Нет, ну не на сто процентов. То есть с первой частью я полностью согласен. Ведь что такое философия в очень упрощенном виде, на уровне практическом? Это убедительная речь. Сейчас же убедить никого ни в чем нельзя.
Почему же?
Потому что каждый имеет свое мнение. Сейчас демократический тренинг привел к тому, что люди всерьез считают, что у них есть мнение по всем основным вопросам.
Когда это случилось?
Это началось где‑то в середине XIX века и связано с секуляризацией, но еще, конечно, с двумя другими факторами — расширением рыночных возможностей и осознанием человеком своей сущности как потребителя. И пониманием политической зоны сферы потребления — то есть ты получаешь список партий и потребляешь одну из них, как в супермаркете. Человек позиционирует себя как суверенного субъекта выбора, который осуществляется на основании его мнения, что вон то масло лучше, чем вот это. И он вовсе не ждет, чтобы кто‑то приходил и его переубеждал. Поэтому философия в традиционном смысле, которая ставит под вопрос мнение и равенство мнений, которая считает, что некоторые мнения лучше, чем другие, неприемлема для современной культуры. Философы стали искать вместо общего мнения общее переживание: это, например, карнавал или война, революция, какие‑то потрясения, в которых все участвуют в равной степени. Или, например, тот же самый финансовый кризис, как сейчас. То есть ты можешь начать аргументировать или начать дискурс не на базе разума и логики, как это было раньше, а на базе определенных событий, которые ты разделяешь с другими, поскольку живешь с ними в одно и то же время. Я недавно выступал в Лондоне и рассуждал об интернете, и встал какой‑то молодой человек и сказал мне: вот вы рассуждаете об интернете, а сами‑то родились до того, как возник интернет. А я, говорит, родился после, и между нами есть большая разница — есть событие, которое нас разделяет, вы из предыдущей эпохи. То есть такая артикуляционная возможность есть: некое сообщество живущих, населения Земли живет после какого‑то времени. Оно не живет сейчас, поскольку что такое «сейчас», неизвестно; оно не живет будущим, потому что от будущего одни неприятности, но оно существует после какого‑то момента — после того, как рухнули башни-близнецы, после айфона, после интернета и т. д. И это ощущение «жизни после чего‑то» дает возможности единого артикуляционного пространства. Раньше подобными объединяющими факторами служили революция или карнавал (что одно и то же), а сейчас это скорее мирная жизнь после чего‑то.
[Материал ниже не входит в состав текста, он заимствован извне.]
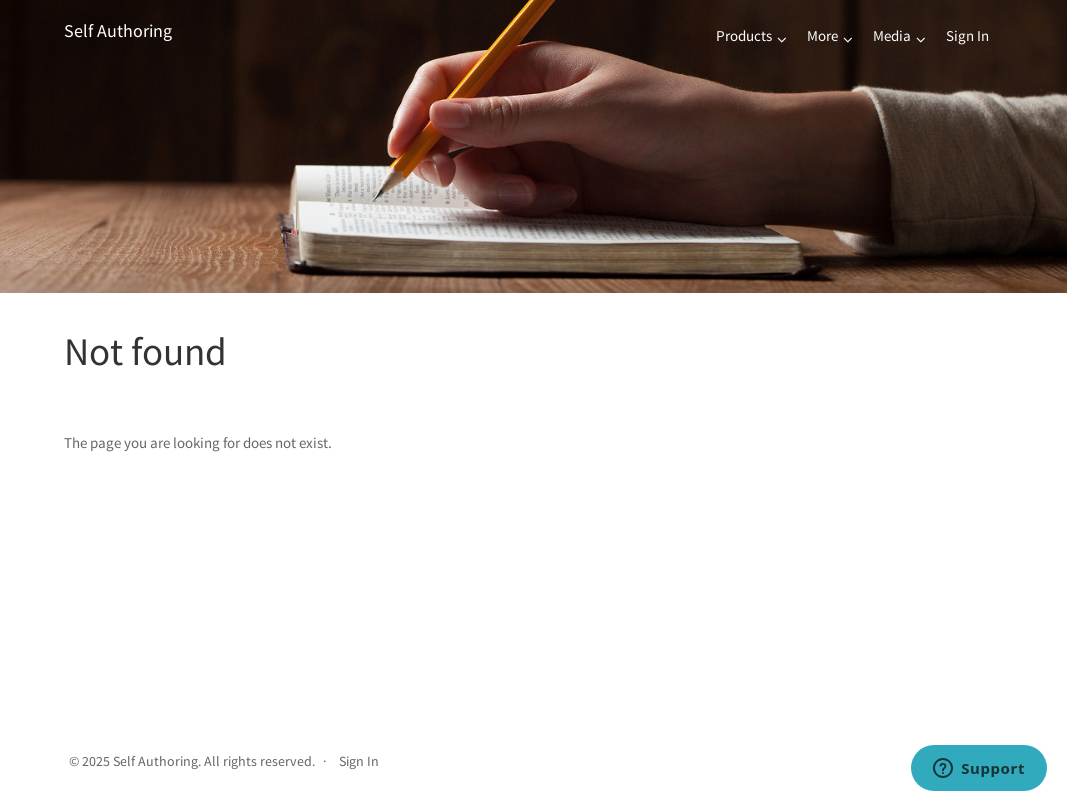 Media (892, 35)
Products (744, 35)
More (822, 35)
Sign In (967, 35)
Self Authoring (118, 30) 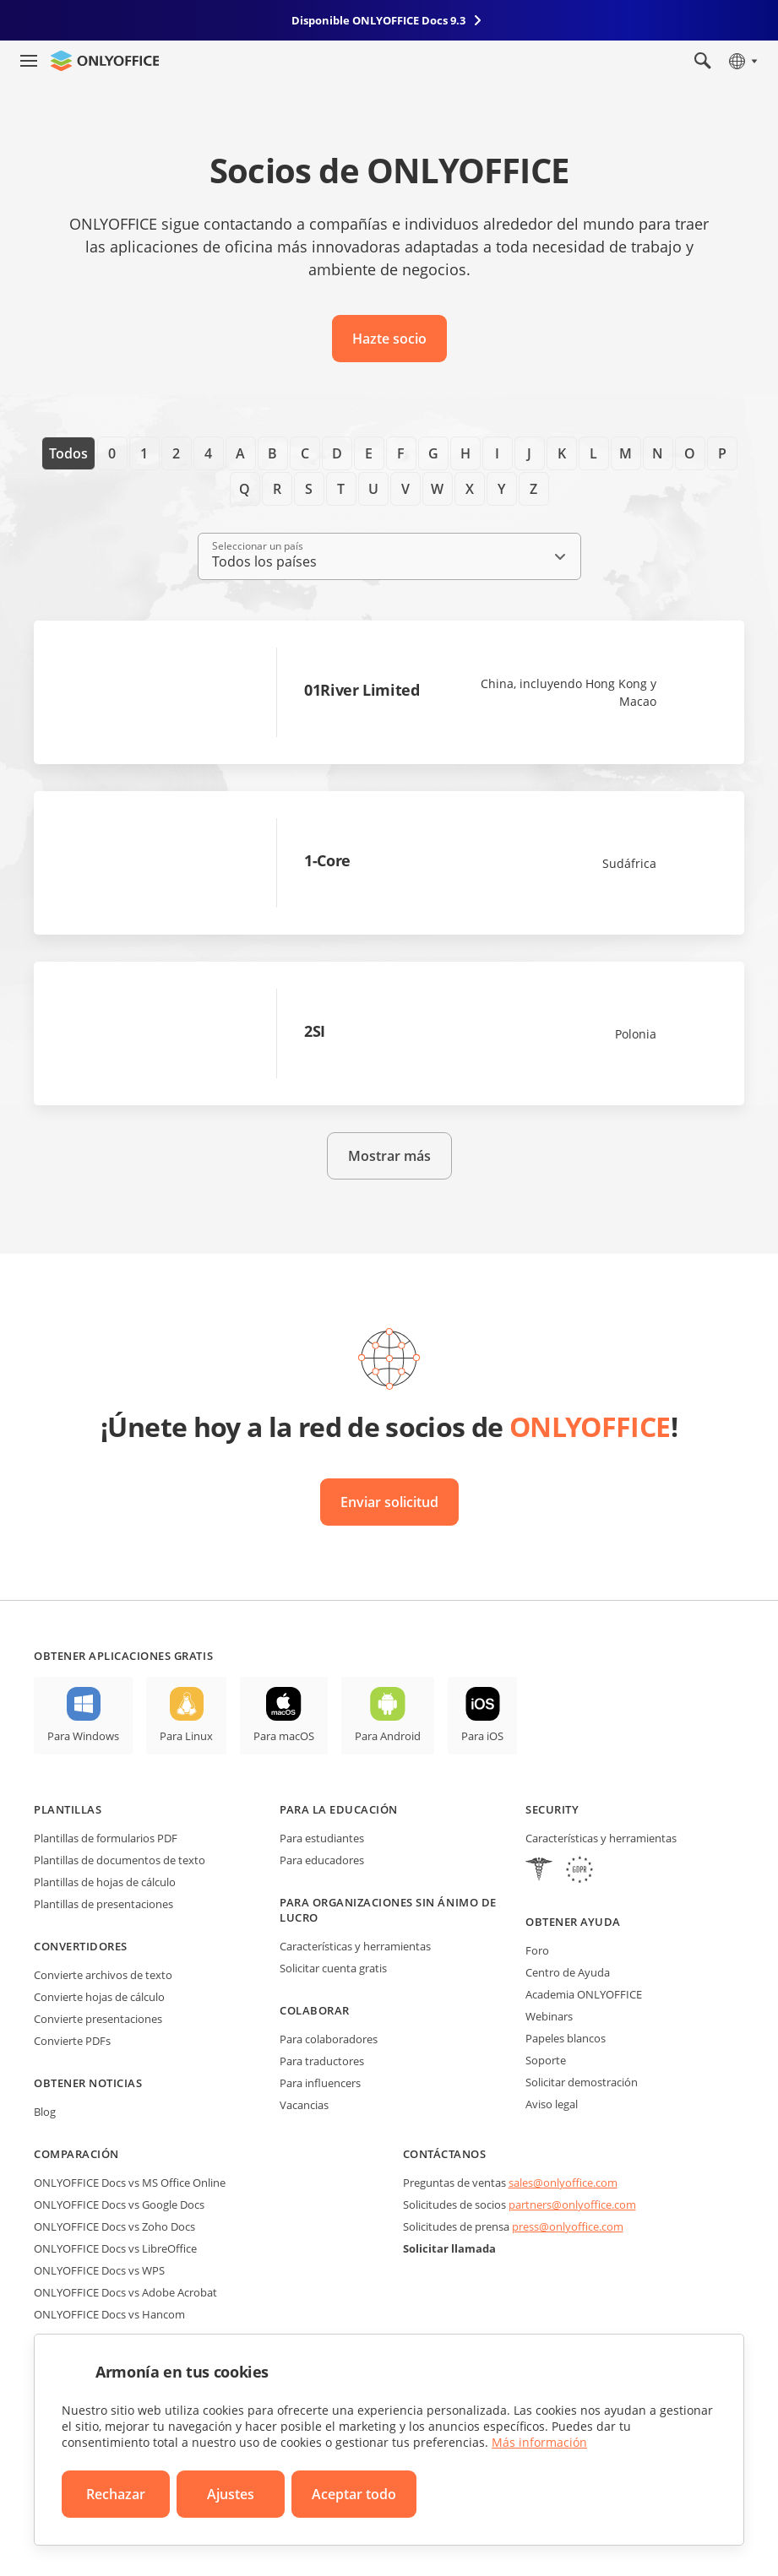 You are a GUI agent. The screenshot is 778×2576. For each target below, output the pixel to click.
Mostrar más (389, 1156)
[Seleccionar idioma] (742, 61)
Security (552, 1809)
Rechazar (115, 2494)
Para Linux (186, 1736)
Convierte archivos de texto (103, 1974)
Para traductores (322, 2061)
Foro (537, 1950)
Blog (45, 2111)
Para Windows (83, 1736)
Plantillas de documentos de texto (119, 1860)
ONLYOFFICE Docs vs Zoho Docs (114, 2226)
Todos (68, 453)
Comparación (76, 2153)
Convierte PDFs (72, 2040)
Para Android (388, 1736)
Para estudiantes (322, 1838)
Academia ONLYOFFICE (583, 1994)
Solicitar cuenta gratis (333, 1968)
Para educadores (322, 1860)
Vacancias (304, 2104)
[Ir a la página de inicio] (105, 61)
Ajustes (230, 2494)
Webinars (549, 2016)
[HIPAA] (538, 1871)
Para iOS (482, 1736)
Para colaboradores (329, 2039)
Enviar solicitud (389, 1502)
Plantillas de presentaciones (103, 1904)
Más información (539, 2442)
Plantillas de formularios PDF (105, 1838)
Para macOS (283, 1736)
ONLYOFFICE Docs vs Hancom (109, 2314)
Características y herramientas (355, 1946)
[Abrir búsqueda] (703, 61)
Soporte (545, 2060)
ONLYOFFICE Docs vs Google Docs (119, 2204)
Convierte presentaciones (98, 2018)
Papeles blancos (565, 2038)
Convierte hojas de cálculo (99, 1996)
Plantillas (67, 1809)
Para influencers (320, 2083)
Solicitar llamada (449, 2248)
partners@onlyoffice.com (572, 2204)
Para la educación (339, 1809)
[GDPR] (579, 1871)
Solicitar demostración (581, 2082)
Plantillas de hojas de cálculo (105, 1882)
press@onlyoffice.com (567, 2226)
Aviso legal (551, 2104)
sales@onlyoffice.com (563, 2182)
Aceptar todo (354, 2494)
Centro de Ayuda (567, 1972)
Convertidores (81, 1946)
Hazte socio (389, 338)
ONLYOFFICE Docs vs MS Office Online (130, 2182)
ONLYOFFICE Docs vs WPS (99, 2270)
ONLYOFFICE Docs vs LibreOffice (115, 2248)
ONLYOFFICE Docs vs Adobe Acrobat (125, 2292) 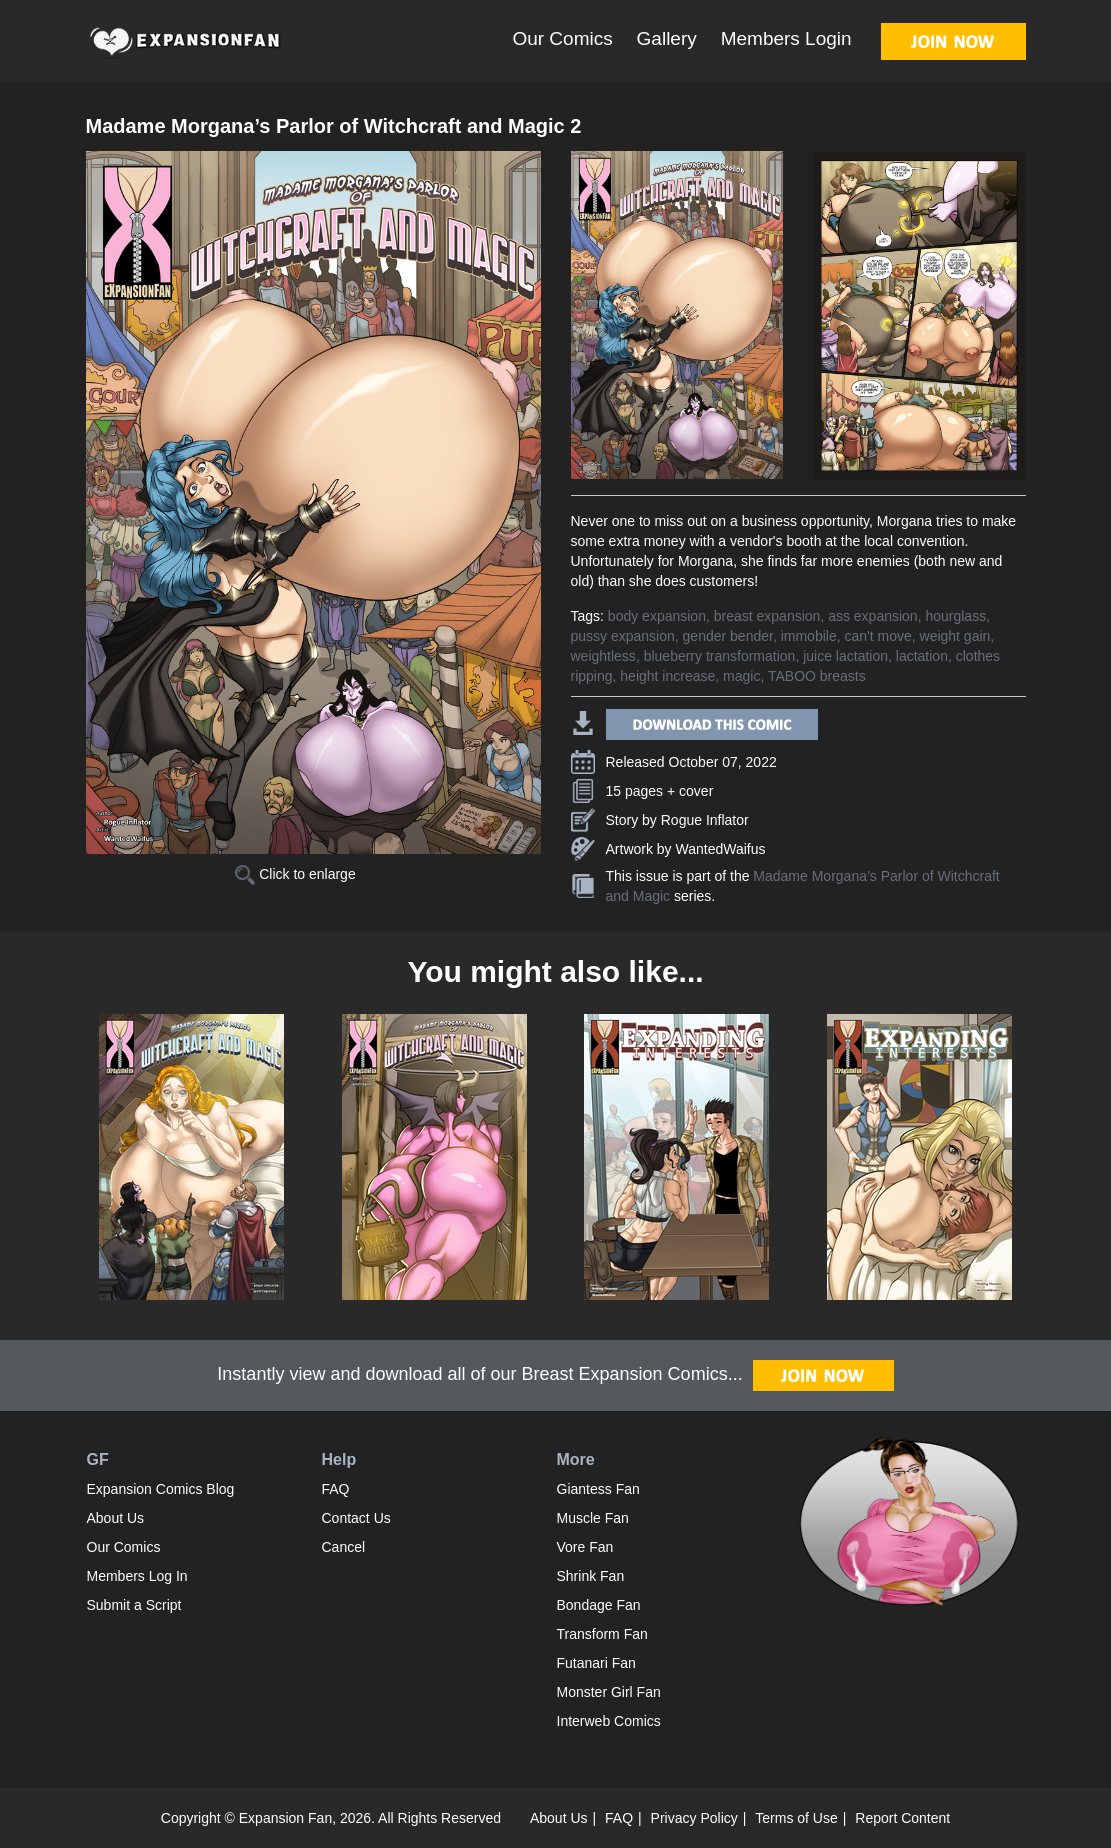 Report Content (902, 1818)
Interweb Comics (609, 1721)
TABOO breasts (817, 676)
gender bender (728, 636)
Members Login (786, 38)
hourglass (955, 616)
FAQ (336, 1489)
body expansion (657, 616)
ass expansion (873, 616)
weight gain (955, 636)
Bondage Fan (599, 1605)
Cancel (344, 1547)
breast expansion (767, 616)
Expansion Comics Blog (161, 1489)
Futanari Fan (596, 1663)
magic (741, 676)
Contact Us (356, 1518)
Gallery (667, 38)
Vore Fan (585, 1547)
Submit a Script (134, 1605)
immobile (809, 636)
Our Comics (562, 38)
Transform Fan (602, 1634)
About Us (116, 1518)
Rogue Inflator (705, 820)
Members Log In (137, 1576)
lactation (922, 656)
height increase (667, 676)
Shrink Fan (591, 1576)
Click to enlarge (295, 874)
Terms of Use (796, 1818)
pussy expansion (623, 636)
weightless (603, 656)
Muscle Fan (593, 1518)
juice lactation (845, 656)
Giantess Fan (598, 1489)
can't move (877, 636)
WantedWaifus (721, 849)
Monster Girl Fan (609, 1692)
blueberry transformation (720, 656)
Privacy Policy (694, 1818)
Я вот так с ходу, пожалуй, и не скажу, после чего я живу. Ну, наверное, после СССР.
Ну это очевидно, я только открыл рот, чтобы сказать, что я не сомневаюсь, что вы живете после 1991 года.
А вы после чего живете?
Я не знаю. Дело в том, что я же все‑таки аналитик, а аналитики — они как бы плавают в этом пространстве. Когда мне хочется что‑то сказать, я вспоминаю даты, которые мне удобно вспоминать, на себя я это не проецирую, я проецирую на своего слушателя.
А что вы думаете по поводу идеи спасения от труда, разнообразных практик отказа и замедления роста в спасительных целях? В последнее время много пишется о том, что эксплуатация приобретает все новые формы и, грубо говоря, фрилансеру еще хуже, чем поденщику, и вся эта вящая креативность не так уж безобидна.
Насчет отказа я не знаю. На самом деле все хотят работать и быть нужными.
Проблема заключается в том, что мы действительно наблюдаем новую волну пролетаризации: это пролетаризация умственного труда. Люди становятся пролетариями, чтобы избавиться от гнета бессмысленной культуры. Первая индустриальная революция была связана с индустриализацией физического труда, а вторая — с индустриализацией труда умственного. То есть люди хотят стать пролетариями, но проблема заключается в том, что, с одной стороны, есть давление экономическое и политическое, но с другой — есть искреннее желание самопролетаризироваться. Маркс описывал всякие ужасы пролетаризации, но люди тем не менее приезжали из деревни, чтобы пролетаризироваться. Они не хотели больше жить в деревне. Сейчас культура, искусство, наука как раз и представляются такой жизнью в деревне — ты живешь где‑то на отшибе, читаешь какую‑то фигню или что‑то рисуешь, но это никому не нужно, включая тебя самого, и это вызывает чувство глубокой депрессии. Поэтому люди хотят пролетаризироваться, чтобы включиться во что‑то, работать вместе с другими. Это, конечно, эксплуатация, но люди хотят, чтобы их эксплуатировали. Им это нравится.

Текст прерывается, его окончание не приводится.